The transformer, introduced in Attention Is All You Need (Vaswani et al., 2017), is the neural-network architecture that underlies essentially every modern language model — LLMs, embedding models, rerankers, code models, vision-language models. The 2017 paper proposed it as a translation architecture; within five years it had displaced every prior approach across language tasks and most of computer vision.
What’s in the box
A transformer is a stack of identical “blocks”. Each block does two things, in order:
Self-attention. Every token’s representation gets updated by reading from every other token’s representation, weighted by a learned similarity ( attention ). This is the long-range information transfer step.
Feed-forward. Each token’s updated representation is then run through a small per-position MLP — the same MLP applied independently at each position. This adds non-linearity and depth.
Both are wrapped in residual connections and layer normalization. Stack 12 to 200 of these blocks, train on huge data, and you get GPT, Claude, BERT, T5, Llama — they all use this pattern with mostly cosmetic variations.
Why it works
Three reasons it dominated:
Long-range dependency. A pronoun at position 1000 can directly attend to the noun at position 7. RNNs had to pass that information through 993 hidden-state updates.
Parallelism. Every position’s representation can be computed in parallel during training. RNNs are inherently sequential.
Capacity at scale. Stacking transformers with more parameters and more data keeps producing better models — the empirical scaling laws have held for years.
Variants you’ll encounter
Variants you'll encounter
Decoder-only (GPT, Claude, Llama) — the LLM workhorse. Generates left-to-right; each token attends only to previous tokens (causal mask).
Encoder-only (BERT, embedding models) — produces representations of an input. Bidirectional attention; doesn’t generate.

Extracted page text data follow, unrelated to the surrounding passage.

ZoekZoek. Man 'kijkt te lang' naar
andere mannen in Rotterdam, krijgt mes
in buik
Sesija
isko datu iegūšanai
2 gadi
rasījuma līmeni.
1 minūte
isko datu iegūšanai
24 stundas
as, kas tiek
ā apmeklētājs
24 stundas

Encoder-decoder (T5, original transformer) — encode source, decode target. Common in translation, summarization.
Cross-encoder ( rerankers ) — encoder-only, but the input is [query, document] concatenated. Scores the joint pair.
Vision transformer (ViT) — same blocks, but the input tokens are flattened image patches. Underpins most modern vision-language models.
What’s wrong with them
The killer is the cost of self-attention in sequence length. A million-token context isn’t free; it’s a million-by-million attention matrix. Production work-arounds (sparse attention, sliding windows, FlashAttention, MQA/GQA) attack the constants and the IO; the core scaling remains a wall, which is why long-context LLMs are still expensive even when they’re available.

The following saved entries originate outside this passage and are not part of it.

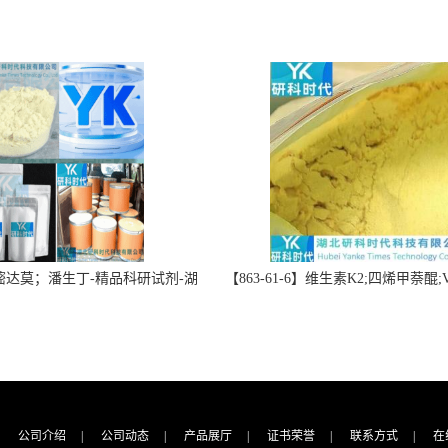
】双嘧达莫；潘生丁-精品科研试剂-湖
【863-61-6】维生素K2;四烯甲萘醌;VK
-“研”无止境;“科”学创新！支持
高纯度≥98%湖北研科时代科技-优
定制；检测图谱；MSDS等技术
商-支持出口-支持三方验证 -业务咨
支持！
公司介绍
|
公司动态
|
产品展厅
|
证书荣誉
|
联系方式
|
在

The fundamental cost is unchanged. What’s changed is the engineering around it: FlashAttention reorders the computation so the N x N matrix never materializes in slow memory, dropping memory cost from quadratic to linear; grouped-query attention shrinks the KV cache by sharing K/V heads across query heads; sliding-window or sparse-attention variants make most attention pairs zero by construction; and prompt-caching reuses the K/V state across calls so only the new tokens pay attention’s cost.

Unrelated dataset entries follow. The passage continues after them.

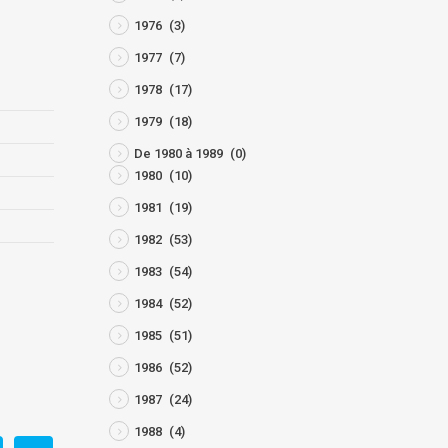
1976
(3)
1977
(7)
1978
(17)
1979
(18)
De 1980 à 1989
(0)
1980
(10)
1981
(19)
1982
(53)
1983
(54)
1984
(52)
1985
(51)
1986
(52)
1987
(24)
1988
(4)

Stack these and a 1M-token context becomes feasible — but per-token compute and memory are still roughly proportional to the active attention pairs you keep, which is why long-context inference remains 10-100x more expensive per generated token than short-context inference. The wall is bent, not broken.
Go further
Why did transformers replace RNNs and LSTMs?
RNNs process tokens sequentially — token N can only see tokens 1..N-1 through a single hidden-state bottleneck. Transformers let every token attend directly to every other, which both captures long-range dependencies better and parallelizes across the sequence at training time. Modern hardware loves the second part.
What's the difference between encoder, decoder, and encoder-decoder transformers?
Encoders (BERT, embedding models, [bi-encoders](/concepts/bi-encoder/)) read a sequence and produce representations — they look both ways. Decoders (GPT, Claude, most LLMs) generate token-by-token left-to-right. Encoder-decoders (T5, original transformer) read a source then generate a target — common in translation. The architecture is the same primitives, different masking.
Why do transformers struggle with very long sequences?
Self-attention is O(n²) in sequence length — both compute and memory grow quadratically. Various tricks (sliding-window attention, sparse attention, RoPE, FlashAttention) reduce the constant or shape of this scaling, but it remains the dominant constraint on practical context window length.